A review of case studies shows that the most commonly applied methods are the constant unit rate method, percentage rainfall method and SUH method. The most commonly applied SUH method is the RTK method, which is available in the U.S. EPA’s Storm Water Management Model (SWMM). The RTK method uses 3 triangular unit hydrographs with 3 parameters each yielding 9 parameters in total. The number of parameters allows the method to better fit the data, but leads to calibration problems. The U.S. EPA’s Sanitary Sewer Overflow Analysis and Planning (SSOAP) Toolbox is meant to simplify the calibration process and its merits are discussed.
Lengthy flow monitoring records coupled with rainfall records are needed to use SSOAP effectively. A discussion of flow monitoring practices and perceptions of monitoring devices illustrates the difficulties that arise when obtaining data to calibrate the RTK parameters.

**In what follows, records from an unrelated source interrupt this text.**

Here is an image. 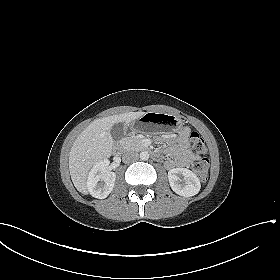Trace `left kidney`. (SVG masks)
Masks as SVG:
<instances>
[{
    "label": "left kidney",
    "instance_id": "left-kidney-1",
    "mask_svg": "<svg viewBox=\"0 0 280 280\" xmlns=\"http://www.w3.org/2000/svg\"><path fill=\"white\" fill-rule=\"evenodd\" d=\"M170 187L178 195L191 197L200 191L199 178L186 168H173L168 172Z\"/></svg>",
    "mask_w": 280,
    "mask_h": 280
}]
</instances>
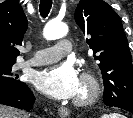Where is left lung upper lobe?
<instances>
[{"label":"left lung upper lobe","mask_w":133,"mask_h":118,"mask_svg":"<svg viewBox=\"0 0 133 118\" xmlns=\"http://www.w3.org/2000/svg\"><path fill=\"white\" fill-rule=\"evenodd\" d=\"M75 21L99 61L104 103L133 113V65L119 16L103 0H80Z\"/></svg>","instance_id":"1"}]
</instances>
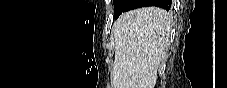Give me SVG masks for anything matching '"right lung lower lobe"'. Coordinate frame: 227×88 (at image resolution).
I'll return each instance as SVG.
<instances>
[{
	"label": "right lung lower lobe",
	"instance_id": "98d812e1",
	"mask_svg": "<svg viewBox=\"0 0 227 88\" xmlns=\"http://www.w3.org/2000/svg\"><path fill=\"white\" fill-rule=\"evenodd\" d=\"M171 2L172 0H130L123 12L145 6H158L163 9L169 10L171 7Z\"/></svg>",
	"mask_w": 227,
	"mask_h": 88
}]
</instances>
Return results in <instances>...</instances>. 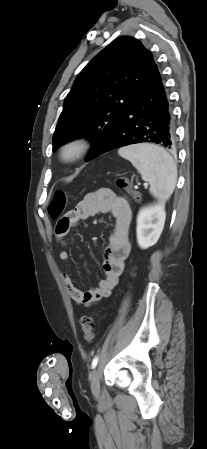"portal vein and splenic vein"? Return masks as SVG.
Returning <instances> with one entry per match:
<instances>
[{
  "label": "portal vein and splenic vein",
  "instance_id": "1",
  "mask_svg": "<svg viewBox=\"0 0 207 449\" xmlns=\"http://www.w3.org/2000/svg\"><path fill=\"white\" fill-rule=\"evenodd\" d=\"M144 186H145V187H147V186H148V184H147V183H144Z\"/></svg>",
  "mask_w": 207,
  "mask_h": 449
}]
</instances>
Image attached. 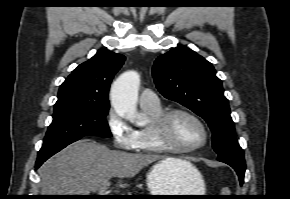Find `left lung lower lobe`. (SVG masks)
<instances>
[{"label":"left lung lower lobe","mask_w":290,"mask_h":199,"mask_svg":"<svg viewBox=\"0 0 290 199\" xmlns=\"http://www.w3.org/2000/svg\"><path fill=\"white\" fill-rule=\"evenodd\" d=\"M218 160L230 165L238 174L240 185L243 184L244 172H245V159L244 155H229L218 156Z\"/></svg>","instance_id":"obj_1"}]
</instances>
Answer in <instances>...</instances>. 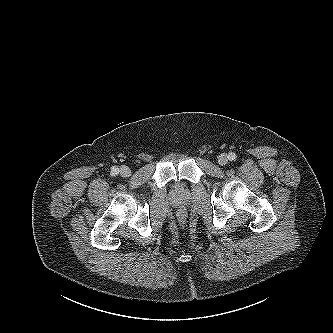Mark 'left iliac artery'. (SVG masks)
<instances>
[{"label":"left iliac artery","instance_id":"44dca946","mask_svg":"<svg viewBox=\"0 0 333 333\" xmlns=\"http://www.w3.org/2000/svg\"><path fill=\"white\" fill-rule=\"evenodd\" d=\"M228 159L231 161L236 160V155L234 153H229Z\"/></svg>","mask_w":333,"mask_h":333}]
</instances>
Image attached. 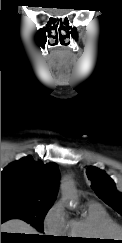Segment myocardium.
Instances as JSON below:
<instances>
[{"mask_svg":"<svg viewBox=\"0 0 122 243\" xmlns=\"http://www.w3.org/2000/svg\"><path fill=\"white\" fill-rule=\"evenodd\" d=\"M108 231H109V235L112 237L122 235V227L116 224L109 226Z\"/></svg>","mask_w":122,"mask_h":243,"instance_id":"obj_1","label":"myocardium"}]
</instances>
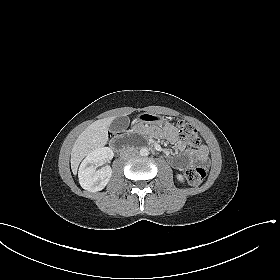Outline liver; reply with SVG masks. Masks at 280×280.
<instances>
[{"label":"liver","instance_id":"1","mask_svg":"<svg viewBox=\"0 0 280 280\" xmlns=\"http://www.w3.org/2000/svg\"><path fill=\"white\" fill-rule=\"evenodd\" d=\"M115 116L104 118L89 125L76 139L71 150V169L77 173L82 159L96 148L103 147L108 141V128Z\"/></svg>","mask_w":280,"mask_h":280}]
</instances>
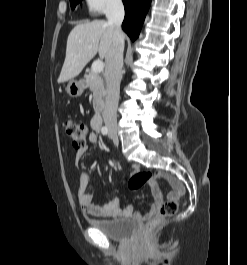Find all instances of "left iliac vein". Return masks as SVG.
<instances>
[{"label": "left iliac vein", "mask_w": 247, "mask_h": 265, "mask_svg": "<svg viewBox=\"0 0 247 265\" xmlns=\"http://www.w3.org/2000/svg\"><path fill=\"white\" fill-rule=\"evenodd\" d=\"M109 137L113 140L115 145H118L119 139L116 133L110 132Z\"/></svg>", "instance_id": "left-iliac-vein-1"}]
</instances>
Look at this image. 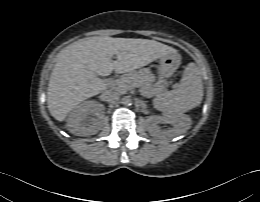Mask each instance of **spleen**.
Segmentation results:
<instances>
[{
	"label": "spleen",
	"mask_w": 260,
	"mask_h": 202,
	"mask_svg": "<svg viewBox=\"0 0 260 202\" xmlns=\"http://www.w3.org/2000/svg\"><path fill=\"white\" fill-rule=\"evenodd\" d=\"M202 99L203 85L198 67L189 63L178 87L157 97L153 105L164 114L181 113L199 106Z\"/></svg>",
	"instance_id": "3e777b00"
}]
</instances>
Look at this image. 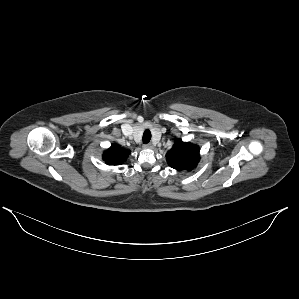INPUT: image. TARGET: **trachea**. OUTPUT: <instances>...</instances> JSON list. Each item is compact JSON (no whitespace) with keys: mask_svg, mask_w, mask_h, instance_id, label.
Listing matches in <instances>:
<instances>
[{"mask_svg":"<svg viewBox=\"0 0 299 299\" xmlns=\"http://www.w3.org/2000/svg\"><path fill=\"white\" fill-rule=\"evenodd\" d=\"M151 140V132L150 130L146 129L143 133V143H149V141Z\"/></svg>","mask_w":299,"mask_h":299,"instance_id":"obj_1","label":"trachea"}]
</instances>
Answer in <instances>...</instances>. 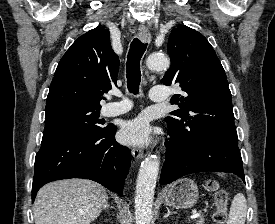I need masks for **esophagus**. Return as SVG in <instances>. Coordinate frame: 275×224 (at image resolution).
I'll return each mask as SVG.
<instances>
[{
	"mask_svg": "<svg viewBox=\"0 0 275 224\" xmlns=\"http://www.w3.org/2000/svg\"><path fill=\"white\" fill-rule=\"evenodd\" d=\"M140 40L143 43H150L151 42V34L147 28H143L138 34ZM132 155L135 159H142L144 157V151L141 148H133Z\"/></svg>",
	"mask_w": 275,
	"mask_h": 224,
	"instance_id": "34e87169",
	"label": "esophagus"
}]
</instances>
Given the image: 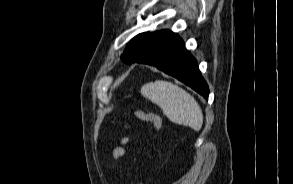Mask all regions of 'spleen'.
<instances>
[{"mask_svg":"<svg viewBox=\"0 0 293 184\" xmlns=\"http://www.w3.org/2000/svg\"><path fill=\"white\" fill-rule=\"evenodd\" d=\"M141 94L157 104L173 123L189 126L199 131L203 125V113L195 100L187 91L172 82L156 80L145 84Z\"/></svg>","mask_w":293,"mask_h":184,"instance_id":"1","label":"spleen"}]
</instances>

As RDII is generated by stochastically occurring rainfall events, the corresponding infiltration/inflow rates are also stochastically determined. Ideally, the estimation of RDII flow rates should be performed in concert with their associated frequencies of occurrence. Various methods to associate occurrence frequencies with RDII magnitudes are reviewed and discussed, and an assessment of current challenges is presented.